-- Problem to work on --
Give back the entire listing exactly as it was provided.
--- START ---
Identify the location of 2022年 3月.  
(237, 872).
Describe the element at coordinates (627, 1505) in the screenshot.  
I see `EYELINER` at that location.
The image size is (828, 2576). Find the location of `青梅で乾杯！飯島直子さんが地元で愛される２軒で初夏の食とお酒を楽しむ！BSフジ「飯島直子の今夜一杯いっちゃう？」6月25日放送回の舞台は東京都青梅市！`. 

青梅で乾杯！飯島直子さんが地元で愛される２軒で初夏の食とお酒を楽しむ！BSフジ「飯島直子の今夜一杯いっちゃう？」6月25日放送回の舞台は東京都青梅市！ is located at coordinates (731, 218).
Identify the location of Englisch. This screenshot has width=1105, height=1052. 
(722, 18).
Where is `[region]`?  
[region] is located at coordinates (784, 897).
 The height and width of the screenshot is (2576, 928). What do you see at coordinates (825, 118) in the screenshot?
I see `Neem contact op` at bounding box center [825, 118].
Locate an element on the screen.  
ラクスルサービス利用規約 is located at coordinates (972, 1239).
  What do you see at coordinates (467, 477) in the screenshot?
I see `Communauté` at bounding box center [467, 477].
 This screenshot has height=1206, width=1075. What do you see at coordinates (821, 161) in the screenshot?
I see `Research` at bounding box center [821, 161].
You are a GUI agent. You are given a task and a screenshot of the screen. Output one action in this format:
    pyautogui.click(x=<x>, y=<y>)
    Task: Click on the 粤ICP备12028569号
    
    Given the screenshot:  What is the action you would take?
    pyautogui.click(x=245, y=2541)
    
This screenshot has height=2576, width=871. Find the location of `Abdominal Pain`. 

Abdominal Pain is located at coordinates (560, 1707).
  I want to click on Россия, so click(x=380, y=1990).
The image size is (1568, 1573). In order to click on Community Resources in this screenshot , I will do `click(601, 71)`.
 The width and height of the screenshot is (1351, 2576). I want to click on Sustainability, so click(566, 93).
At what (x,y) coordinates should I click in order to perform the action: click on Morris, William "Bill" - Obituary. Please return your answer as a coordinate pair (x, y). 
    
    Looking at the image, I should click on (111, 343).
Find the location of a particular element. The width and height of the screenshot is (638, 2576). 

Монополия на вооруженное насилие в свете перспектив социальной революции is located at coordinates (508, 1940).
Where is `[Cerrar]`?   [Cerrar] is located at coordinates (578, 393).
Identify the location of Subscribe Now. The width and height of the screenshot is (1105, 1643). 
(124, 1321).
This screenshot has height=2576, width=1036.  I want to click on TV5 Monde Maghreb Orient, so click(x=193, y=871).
--- END ---
-- Written response --
Identify the location of 2022年 3月.  
(237, 872).
Describe the element at coordinates (627, 1505) in the screenshot.  
I see `EYELINER` at that location.
The image size is (828, 2576). Find the location of `青梅で乾杯！飯島直子さんが地元で愛される２軒で初夏の食とお酒を楽しむ！BSフジ「飯島直子の今夜一杯いっちゃう？」6月25日放送回の舞台は東京都青梅市！`. 

青梅で乾杯！飯島直子さんが地元で愛される２軒で初夏の食とお酒を楽しむ！BSフジ「飯島直子の今夜一杯いっちゃう？」6月25日放送回の舞台は東京都青梅市！ is located at coordinates (731, 218).
Identify the location of Englisch. This screenshot has width=1105, height=1052. 
(722, 18).
Where is `[region]`?  
[region] is located at coordinates (784, 897).
 The height and width of the screenshot is (2576, 928). What do you see at coordinates (825, 118) in the screenshot?
I see `Neem contact op` at bounding box center [825, 118].
Locate an element on the screen.  
ラクスルサービス利用規約 is located at coordinates (972, 1239).
  What do you see at coordinates (467, 477) in the screenshot?
I see `Communauté` at bounding box center [467, 477].
 This screenshot has height=1206, width=1075. What do you see at coordinates (821, 161) in the screenshot?
I see `Research` at bounding box center [821, 161].
You are a GUI agent. You are given a task and a screenshot of the screen. Output one action in this format:
    pyautogui.click(x=<x>, y=<y>)
    Task: Click on the 粤ICP备12028569号
    
    Given the screenshot:  What is the action you would take?
    pyautogui.click(x=245, y=2541)
    
This screenshot has height=2576, width=871. Find the location of `Abdominal Pain`. 

Abdominal Pain is located at coordinates (560, 1707).
  I want to click on Россия, so click(x=380, y=1990).
The image size is (1568, 1573). In order to click on Community Resources in this screenshot , I will do `click(601, 71)`.
 The width and height of the screenshot is (1351, 2576). I want to click on Sustainability, so click(566, 93).
At what (x,y) coordinates should I click in order to perform the action: click on Morris, William "Bill" - Obituary. Please return your answer as a coordinate pair (x, y). 
    
    Looking at the image, I should click on (111, 343).
Find the location of a particular element. The width and height of the screenshot is (638, 2576). 

Монополия на вооруженное насилие в свете перспектив социальной революции is located at coordinates (508, 1940).
Where is `[Cerrar]`?   [Cerrar] is located at coordinates (578, 393).
Identify the location of Subscribe Now. The width and height of the screenshot is (1105, 1643). 
(124, 1321).
This screenshot has height=2576, width=1036.  I want to click on TV5 Monde Maghreb Orient, so click(x=193, y=871).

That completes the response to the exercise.